Joint embedding: A scalable alignment to compare individuals in a connectivity space

Abstract

A common coordinate space enabling comparison across individuals is vital to understanding human brain organization and individual differences. By leveraging dimensionality reduction algorithms, high-dimensional fMRI data can be represented in a low-dimensional space to characterize individual features. Such a representative space encodes the functional architecture of individuals and enables the observation of functional changes across time. However, determining comparable functional features across individuals in resting-state fMRI in a way that simultaneously preserves individual-specific connectivity structure can be challenging. In this work we propose scalable joint embedding to simultaneously embed multiple individual brain connectomes within a common space that allows individual representations across datasets to be aligned. Using Human Connectome Project data, we evaluated the joint embedding approach by comparing it to the previously established orthonormal alignment model. Alignment using joint embedding substantially increased the similarity of functional representations across individuals while simultaneously capturing their distinct profiles, allowing individuals to be more discriminable from each other. Additionally, we demonstrated that the common space established using resting-state fMRI provides a better overlap of task-activation across participants. Finally, in a more challenging scenario - alignment across a lifespan cohort aged from 6 to 85 - joint embedding provided a better prediction of age (r2 = 0.65) than the prior alignment model. It facilitated the characterization of functional trajectories across lifespan. Overall, these analyses establish that joint embedding can simultaneously capture individual neural representations in a common connectivity space aligning functional data across participants and populations and preserve individual specificity.

Keywords: Common space; Functional alignment; Functional gradient; Individual differences; Joint embedding; Lifespan.

Fig. 1

The joint embedding workflow. A) The rationale behind joint embedding. C denotes a connectivity matrix with n nodes, and f(C) the kernel to compute a similarity matrix W. B) The scalable joint embedding alignment across multiple subjects. C) Illustration of the common space established with joint embedding (JE), and alignment of individual embeddings (OA).

Fig. 2

Average similarity of individual embedding component profiles to the reference. A) Notable cortical patterns of higher similarity and reduced variation are observed in JE compared to OA (see subset 2 results in Fig. S2). B) A paired t-test for individuals reveals a significant improvement of JE over OA for both subsets (subset1: t(49)=22.88, p < 0.0001; subset2: t(49)=24.54, p < 0.0001).
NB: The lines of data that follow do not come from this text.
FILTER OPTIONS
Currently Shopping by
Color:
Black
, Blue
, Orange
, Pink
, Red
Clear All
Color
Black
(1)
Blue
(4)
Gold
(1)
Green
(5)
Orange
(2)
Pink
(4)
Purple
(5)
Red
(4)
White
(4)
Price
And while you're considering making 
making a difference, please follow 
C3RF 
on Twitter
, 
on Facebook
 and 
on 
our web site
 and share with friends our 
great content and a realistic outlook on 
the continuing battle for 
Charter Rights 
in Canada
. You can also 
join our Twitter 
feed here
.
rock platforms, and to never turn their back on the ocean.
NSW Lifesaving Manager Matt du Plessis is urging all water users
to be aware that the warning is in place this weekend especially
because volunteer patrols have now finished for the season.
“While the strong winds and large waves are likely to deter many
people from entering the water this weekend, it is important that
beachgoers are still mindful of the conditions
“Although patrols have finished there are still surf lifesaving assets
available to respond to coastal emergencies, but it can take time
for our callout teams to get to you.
C) Similarity of embedding component profiles to the reference at network level shows an increased similarity and reduced variance, particularly in somatosensory and visual networks.

Fig. 3

Average within and between individual similarity of embedding component profiles in the common space (subset 1). A) JE shows increased within individual similarity and reduced variation compared to OA. B) JE shows increased between individual similarity and reduced variation compared to OA. C) A paired t-test reveals significantly higher within and between individuals similarity for JE compared to OA (within: t(49)=13.85, p < 0.0001; between: t(49) = 25.61, p < 0.0001). D) The individual variance for JE is lower than for OA across networks, particularly for somatosensory and visual networks. E) JE components show a higher discriminability than OA, revealing that the individual pattern from JE is more identifiable as compared to OA components.

Fig. 4

Higher overlap of task-activation across participants in the JE common space compared to OA for subset 1. A) For JE compared to OA, a significantly higher correlation between actual and predicted z-scores is observed in 49 of 50 task-contrasts (paired t-test for 50 individuals in subset, p < 0.05 FDR corrected). B) The averaged difference (JE-OA) of pairwise Dice coefficients between thresholded z-maps at various thresholds. C) The averaged thresholded task-activation maps (z-score > 3.1) show a higher overlap for JE in task-active regions.

Fig. 5

Embedding component profiles based on JE outperform OA for age prediction in the lifespan sample. On aggregate, age prediction from all 20 folds results in a lower MAE for JE (paired t-test, t(311) = −2.6871, p = 0.0076). Across all 20 folds, JE (mean r2 = 0.6505 ± 0.1617) showed higher r-square than OA (mean r2 = 0.6002 ± 0.1661) (paired t-test t(19) = 2.75, p = 0.0127).

Fig. 6

Trajectories of JE components across lifespan. A) Linear and quadratic trend of JE components across lifespan. B) Scatter plots of the range of the first three components across lifespan.